In March 2020, a decision was made by the CRU, the Department of Housing, Local Government and Heritage and Irish Water to defer the implementation of the new non-domestic tariff framework for business customers. This was on the basis that changes in bills would happen at a time when there was considerable uncertainty for businesses due to ongoing restrictions in place to prevent the spread of COVID-19.
The new tariff framework will now be applied to Irish Water’s customers from 1st May 2021. This means that non-domestic customers will not see any changes to their Irish Water bills until May 2021 or later depending on their billing cycle.
The CRU recognises the challenges that businesses are currently facing and decided on an extended implementation period and advance notice of the tariff changes to allow Irish Water customers to plan accordingly for 2021.
During an engagement process with business representative groups, it was considered vital that advance notice of several months should be given to customers. The CRU felt that any further delays would limit the positive benefit to smaller business customers who will experience a bill decrease under the new arrangements. The new tariffs encourage water conservation and will mean lower bills for many businesses forced to use less water due to COVID-19 restrictions, as the new tariffs will lead to bills that better reflect their reduced water consumption.
Currently, there are over 500 separate charges for the provision of water and wastewater services to non-domestic customers of Irish Water across the country. Similar business customers are charged different rates for the same service depending on where they are located. Under the new Framework, customers will pay a fair share based on how much water they consume or wastewater they discharge under tariffs that will be fixed for three years to provide bill certainty to customers.
Where a customer may be faced with a large bill increase, a three-year transition arrangement will be put in place by Irish Water to assist customers who experience a bill increase above €250 to limit bill increases over that period of time.
Taking into account the limits on bill increases, the impact of the new tariffs in 2021 is as follows:
- 46.4% (85,059 connections) will see bill decreases
- 50.4% (92,511 connections) will see bill increases of less than €250
- 1.6% (2,899 connections) will see bill increases of between €250 – €500
- 1.5% (2,725 connections) will see bill increases of between €500 – €5,000.
- 0.2% (285 connections) will see bill increases greater than €5,000
Commenting on the decision, Laura Brien, CRU Director of Water, said “The CRU recognises the challenges that businesses continue to face and is giving as much advance warning as possible to facilitate business planning. As businesses around the country restart their operations, they should face similar tariffs for water and wastewater based on the real costs of providing those services.
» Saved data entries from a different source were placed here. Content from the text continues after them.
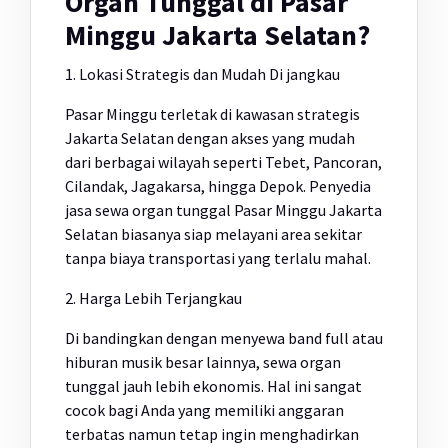
Organ Tunggal di Pasar
Minggu Jakarta Selatan?
1. Lokasi Strategis dan Mudah Di jangkau
Pasar Minggu terletak di kawasan strategis
Jakarta Selatan dengan akses yang mudah
dari berbagai wilayah seperti Tebet, Pancoran,
Cilandak, Jagakarsa, hingga Depok. Penyedia
jasa sewa organ tunggal Pasar Minggu Jakarta
Selatan biasanya siap melayani area sekitar
tanpa biaya transportasi yang terlalu mahal.
2. Harga Lebih Terjangkau
Di bandingkan dengan menyewa band full atau
hiburan musik besar lainnya, sewa organ
tunggal jauh lebih ekonomis. Hal ini sangat
cocok bagi Anda yang memiliki anggaran
terbatas namun tetap ingin menghadirkan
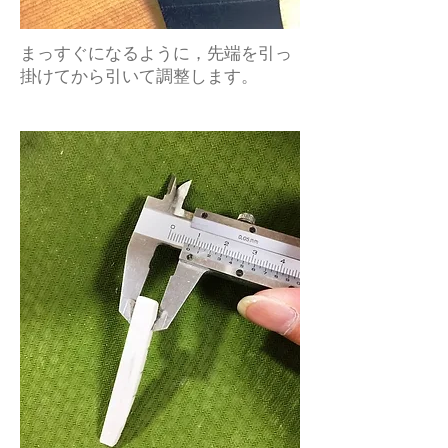
まっすぐになるように，先端を引っ
掛けてから引いて調整します。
The CRU considers that these new tariffs will bring benefits to customers, as businesses re-open following closures to meet public health guidelines. While some customers will see a bill increase, consideration for those customers who will see a decrease in their bill was also one of the important factors that the CRU, the Department of Housing, Planning and Local Government and Irish Water took into consideration.
The implementation of the Framework will introduce more transparent, simple and fair charging for all non-domestic customers across the country. A complex, out-of-date and unfair system of charging will be replaced by a simple, up-to-date and fair system of charging. This will support businesses and should encourage inward investment. Similar customers, in terms of water consumption and/or wastewater discharge will be charged the same amount for using the same service no matter where in Ireland they are located.”